April 11th, 2012
We are given a linear regression that gives us an equation on the relationship of Quantity on Total Cost. As stated in the project, the regression data is very good with a relatively high R2, significant F, and t-values but we can’t use this model to estimate plant size. When we perform a simple eye test on the residual plot for Q a trend seems to form from positive to negative and back to positive. When we also fit a linear trend line to the normal probability plot we can also see a pattern. This may indicate that the errors are not normally distributed; the effect is an increase in the tendency to reject the null hypothesis (type 1 error). But the easiest way to see that the model is not the best for this data is when you assign trend lines to the data.
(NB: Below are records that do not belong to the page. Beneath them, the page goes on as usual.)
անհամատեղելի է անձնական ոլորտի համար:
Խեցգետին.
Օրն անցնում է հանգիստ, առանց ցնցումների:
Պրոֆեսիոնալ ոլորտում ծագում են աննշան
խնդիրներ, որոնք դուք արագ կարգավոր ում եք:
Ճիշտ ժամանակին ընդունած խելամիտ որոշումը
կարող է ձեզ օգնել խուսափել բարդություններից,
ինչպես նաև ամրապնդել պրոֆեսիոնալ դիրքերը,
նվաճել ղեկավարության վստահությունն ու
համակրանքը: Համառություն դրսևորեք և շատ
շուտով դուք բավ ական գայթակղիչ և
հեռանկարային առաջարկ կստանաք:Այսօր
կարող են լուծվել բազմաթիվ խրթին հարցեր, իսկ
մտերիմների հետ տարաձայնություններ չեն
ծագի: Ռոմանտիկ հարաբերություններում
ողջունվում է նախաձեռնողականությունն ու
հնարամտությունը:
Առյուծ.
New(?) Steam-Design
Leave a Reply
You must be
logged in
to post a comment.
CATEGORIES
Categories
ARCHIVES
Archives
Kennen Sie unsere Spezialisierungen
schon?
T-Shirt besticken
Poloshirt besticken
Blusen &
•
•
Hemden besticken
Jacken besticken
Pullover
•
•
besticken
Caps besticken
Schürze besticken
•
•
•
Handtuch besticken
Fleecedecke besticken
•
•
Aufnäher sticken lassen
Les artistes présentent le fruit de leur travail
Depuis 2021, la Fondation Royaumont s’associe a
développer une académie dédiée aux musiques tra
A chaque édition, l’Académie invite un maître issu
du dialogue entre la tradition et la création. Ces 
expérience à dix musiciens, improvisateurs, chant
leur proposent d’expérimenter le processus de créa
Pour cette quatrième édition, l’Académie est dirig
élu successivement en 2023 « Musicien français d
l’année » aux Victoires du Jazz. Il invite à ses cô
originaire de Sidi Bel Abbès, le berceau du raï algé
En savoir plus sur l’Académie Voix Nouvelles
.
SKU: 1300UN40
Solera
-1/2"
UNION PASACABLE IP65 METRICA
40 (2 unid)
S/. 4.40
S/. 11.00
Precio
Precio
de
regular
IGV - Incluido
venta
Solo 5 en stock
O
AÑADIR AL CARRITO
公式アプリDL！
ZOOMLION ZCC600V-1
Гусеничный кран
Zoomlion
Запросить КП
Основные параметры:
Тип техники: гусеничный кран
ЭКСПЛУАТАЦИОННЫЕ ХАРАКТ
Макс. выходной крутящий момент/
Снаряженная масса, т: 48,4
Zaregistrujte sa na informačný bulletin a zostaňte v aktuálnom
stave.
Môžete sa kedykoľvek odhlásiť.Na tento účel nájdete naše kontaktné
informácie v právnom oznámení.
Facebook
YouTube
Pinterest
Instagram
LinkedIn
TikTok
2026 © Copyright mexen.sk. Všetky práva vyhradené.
Linear fit is ok, but you can see that the data is too spread out.
Polynomial to the 3rd order is a better fit, but we can do better.
Polynomial to the 2nd order is the best fit, the data is pretty “snug”.
Attached you will find the regression analysis for all three models with the 2nd order model having the best results with a high R2 and a very significant F with a better looking normal probability plot and Q/Q2 residuals distributed more randomly. The model that is produced with standard errors in parenthesis is: TC =| 347.9484| - 12.4285Q| + 0.356795Q2|
| (77.19129)| (5.50019)| (0.089795)|
| R2 = 0.7970| SEE = 58.9922| F = 52.9924|
| | | |
ATC =| 347.9484/Q| -12.4285| + 0.356795Q|
Both Q and Q2 are significant at an Alpha of .05 with the entire model being highly significant, if you conclude one or more of the coefficients is not equal to zero the probability of being wrong is less than 0.000000000449. This function is statistically better and can actually be used to estimate plant size.